Most Improved Player-Brock Motum, Washington State
This is the award that is always the hardest to project but I have a good feeling about my choice this season as I think Brock Motum is ready to explode. The 6-10 Aussie is an explosive leaper and his size and strength make him a force down in the low block. Add in a very underrated outside shooting touch(31%) and good rebounding and defensive instincts and Motum is the complete package. Washington State is also a team that lost a lot from last season so Motum will be given increased minutes and shot attempts which should make him more of a factor this season. I like Motum to emerge as one of WSU’s top players this year in a conference with a lot of good candidates for Most Improved Players.
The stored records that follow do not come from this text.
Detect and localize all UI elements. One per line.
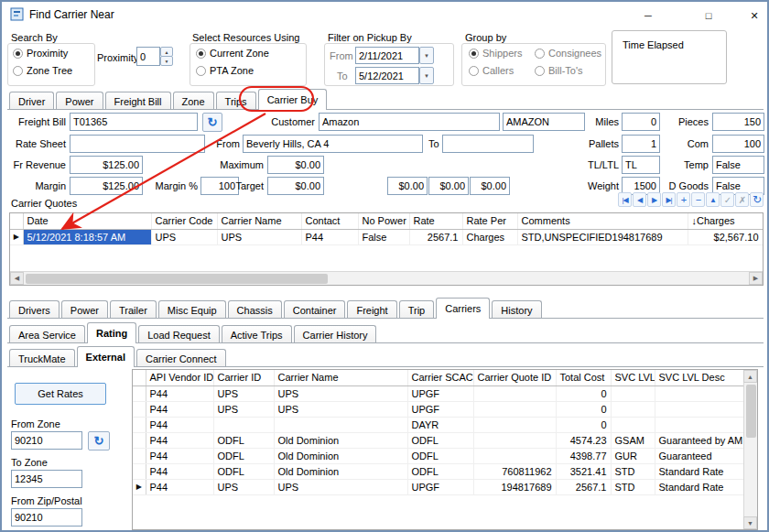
tab-carrier-buy[interactable]: Carrier Buy: [258, 89, 328, 110]
calendar-dropdown-icon[interactable]: ▼: [419, 67, 434, 84]
fr-revenue-field[interactable]: [70, 156, 143, 174]
cell-carrier-quote-id[interactable]: [473, 417, 556, 432]
tab-zone[interactable]: Zone: [173, 92, 214, 110]
tab-rating[interactable]: Rating: [87, 322, 136, 343]
nav-first-icon[interactable]: |◀: [618, 192, 632, 207]
cell-carrier-name[interactable]: UPS: [274, 401, 407, 417]
table-row[interactable]: P44 UPS UPS UPGF 0: [133, 401, 743, 417]
miles-field[interactable]: [622, 113, 660, 131]
nav-last-icon[interactable]: ▶|: [662, 192, 676, 207]
nav-insert-icon[interactable]: +: [677, 192, 690, 207]
rates-vscrollbar[interactable]: ▲ ▼: [743, 370, 757, 529]
quote-row[interactable]: ▶ 5/12/2021 8:18:57 AM UPS UPS P44 False…: [10, 229, 763, 244]
temp-field[interactable]: [712, 156, 764, 174]
radio-zone-tree[interactable]: Zone Tree: [13, 65, 72, 76]
cell-carrier-id[interactable]: UPS: [213, 401, 274, 417]
col-carrier-name2[interactable]: Carrier Name: [274, 370, 407, 385]
radio-pta-zone[interactable]: PTA Zone: [196, 65, 254, 76]
tab-history[interactable]: History: [492, 300, 541, 319]
radio-bill-tos[interactable]: Bill-To's: [535, 65, 583, 76]
target-extra-2-field[interactable]: [428, 177, 469, 195]
radio-shippers[interactable]: Shippers: [469, 48, 522, 59]
cell-svc-lvl-desc[interactable]: [655, 417, 743, 432]
tab-carrier-history[interactable]: Carrier History: [294, 325, 377, 343]
cell-total-cost[interactable]: 0: [556, 401, 611, 417]
col-svc-lvl-desc[interactable]: SVC LVL Desc: [655, 370, 743, 385]
cell-api-vendor-id[interactable]: P44: [146, 432, 213, 448]
cell-svc-lvl[interactable]: STD: [611, 479, 655, 494]
table-row[interactable]: P44 UPS UPS UPGF 0: [133, 385, 743, 401]
vscroll-thumb[interactable]: [746, 385, 756, 438]
target-field[interactable]: [267, 177, 324, 195]
cell-carrier-name[interactable]: UPS: [217, 229, 301, 244]
cell-carrier-name[interactable]: UPS: [274, 479, 407, 494]
tl-ltl-field[interactable]: [622, 156, 660, 174]
col-date[interactable]: Date: [23, 213, 151, 229]
cell-charges[interactable]: $2,567.10: [688, 229, 763, 244]
cell-svc-lvl[interactable]: [611, 385, 655, 401]
nav-cancel-icon[interactable]: ✗: [735, 192, 749, 207]
cell-carrier-id[interactable]: UPS: [213, 385, 274, 401]
cell-rate[interactable]: 2567.1: [409, 229, 462, 244]
minimize-button[interactable]: ─: [636, 6, 660, 25]
customer-code-field[interactable]: [503, 113, 585, 131]
cell-carrier-quote-id[interactable]: [473, 448, 556, 463]
col-api-vendor-id[interactable]: API Vendor ID: [146, 370, 213, 385]
cell-carrier-scac[interactable]: ODFL: [407, 432, 473, 448]
pallets-field[interactable]: [622, 135, 660, 153]
scroll-up-icon[interactable]: ▲: [743, 370, 757, 383]
tab-misc-equip[interactable]: Misc Equip: [158, 300, 226, 319]
cell-api-vendor-id[interactable]: P44: [146, 417, 213, 432]
tab-carriers[interactable]: Carriers: [436, 298, 490, 319]
cell-carrier-code[interactable]: UPS: [151, 229, 217, 244]
radio-consignees[interactable]: Consignees: [535, 48, 601, 59]
com-field[interactable]: [712, 135, 764, 153]
tab-power[interactable]: Power: [56, 92, 103, 110]
cell-svc-lvl-desc[interactable]: [655, 401, 743, 417]
to-zone-input[interactable]: [11, 470, 82, 488]
cell-svc-lvl[interactable]: [611, 401, 655, 417]
col-comments[interactable]: Comments: [517, 213, 688, 229]
col-rate-per[interactable]: Rate Per: [462, 213, 517, 229]
cell-svc-lvl-desc[interactable]: Guaranteed: [655, 448, 743, 463]
cell-carrier-scac[interactable]: ODFL: [407, 463, 473, 479]
cell-carrier-id[interactable]: ODFL: [213, 448, 274, 463]
col-carrier-id[interactable]: Carrier ID: [213, 370, 274, 385]
cell-total-cost[interactable]: 4574.23: [556, 432, 611, 448]
cell-svc-lvl[interactable]: STD: [611, 463, 655, 479]
col-charges-sorted[interactable]: ↓Charges: [688, 213, 763, 229]
nav-post-icon[interactable]: ✓: [720, 192, 734, 207]
cell-carrier-quote-id[interactable]: [473, 401, 556, 417]
tab-trip[interactable]: Trip: [399, 300, 435, 319]
cell-contact[interactable]: P44: [301, 229, 358, 244]
radio-current-zone[interactable]: Current Zone: [196, 48, 269, 59]
from-field[interactable]: [243, 135, 423, 153]
cell-svc-lvl-desc[interactable]: Standard Rate: [655, 479, 743, 494]
cell-comments[interactable]: STD,UNSPECIFIED194817689: [517, 229, 688, 244]
cell-total-cost[interactable]: 2567.1: [556, 479, 611, 494]
radio-proximity[interactable]: Proximity: [13, 48, 68, 59]
to-field[interactable]: [442, 135, 534, 153]
cell-carrier-scac[interactable]: UPGF: [407, 401, 473, 417]
target-extra-3-field[interactable]: [470, 177, 510, 195]
calendar-dropdown-icon[interactable]: ▼: [419, 47, 434, 64]
tab-trips[interactable]: Trips: [216, 92, 256, 110]
nav-prior-icon[interactable]: ◀: [633, 192, 646, 207]
cell-api-vendor-id[interactable]: P44: [146, 479, 213, 494]
cell-api-vendor-id[interactable]: P44: [146, 401, 213, 417]
nav-next-icon[interactable]: ▶: [647, 192, 661, 207]
table-row[interactable]: P44 ODFL Old Dominion ODFL 4574.23 GSAM …: [133, 432, 743, 448]
nav-delete-icon[interactable]: −: [691, 192, 705, 207]
cell-api-vendor-id[interactable]: P44: [146, 463, 213, 479]
cell-carrier-scac[interactable]: UPGF: [407, 385, 473, 401]
cell-svc-lvl-desc[interactable]: Standard Rate: [655, 463, 743, 479]
col-carrier-code[interactable]: Carrier Code: [151, 213, 217, 229]
tab-freight-bill[interactable]: Freight Bill: [105, 92, 171, 110]
col-svc-lvl[interactable]: SVC LVL: [611, 370, 655, 385]
refresh-icon[interactable]: ↻: [202, 113, 222, 132]
radio-callers[interactable]: Callers: [469, 65, 514, 76]
cell-carrier-name[interactable]: [274, 417, 407, 432]
cell-date[interactable]: 5/12/2021 8:18:57 AM: [23, 229, 151, 244]
tab-area-service[interactable]: Area Service: [9, 325, 85, 343]
nav-refresh-icon[interactable]: ↻: [750, 192, 764, 207]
Also Considered: Terrence Ross, Washington, Abdul Gaddy, Washington, Toney Woods, Oregon, Solomon Hill, Arizona
Feb 9th UCLA at Washington
2 of the top 4 teams in the Pac-10 face off in a game that has become almost a rivalry of sorts over the last decade. This matchup will feature a strong UCLA frontcourt against a very quick and talented Washington backcourt in a matchup of opposite tempos. The game also could have conference championship implications as the Bruins and Huskies should both be in the mix in the Pac-12. In a rivalry that features 2 teams that don’t like each other look for Washington to use their homecourt to their advantage as their talented guards will quicken the pace to their tempo rather than UCLA’s half court style.